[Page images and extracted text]
Content starts
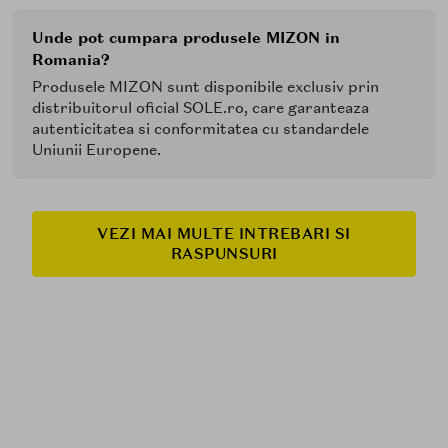
Unde pot cumpara produsele MIZON in
Romania?
Produsele MIZON sunt disponibile exclusiv prin
distribuitorul oficial SOLE.ro, care garanteaza
autenticitatea si conformitatea cu standardele
Uniunii Europene.
VEZI MAI MULTE INTREBARI SI
RASPUNSURI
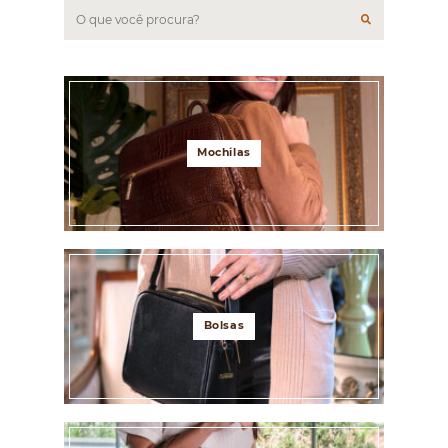
Mochilas
Bolsas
Content ends
**Task to carry out:** Retype every entry word for word, but do not carry over the pictures.

**Expected answer:**
Unde pot cumpara produsele MIZON in
Romania?
Produsele MIZON sunt disponibile exclusiv prin
distribuitorul oficial SOLE.ro, care garanteaza
autenticitatea si conformitatea cu standardele
Uniunii Europene.
VEZI MAI MULTE INTREBARI SI
RASPUNSURI
Mochilas
Bolsas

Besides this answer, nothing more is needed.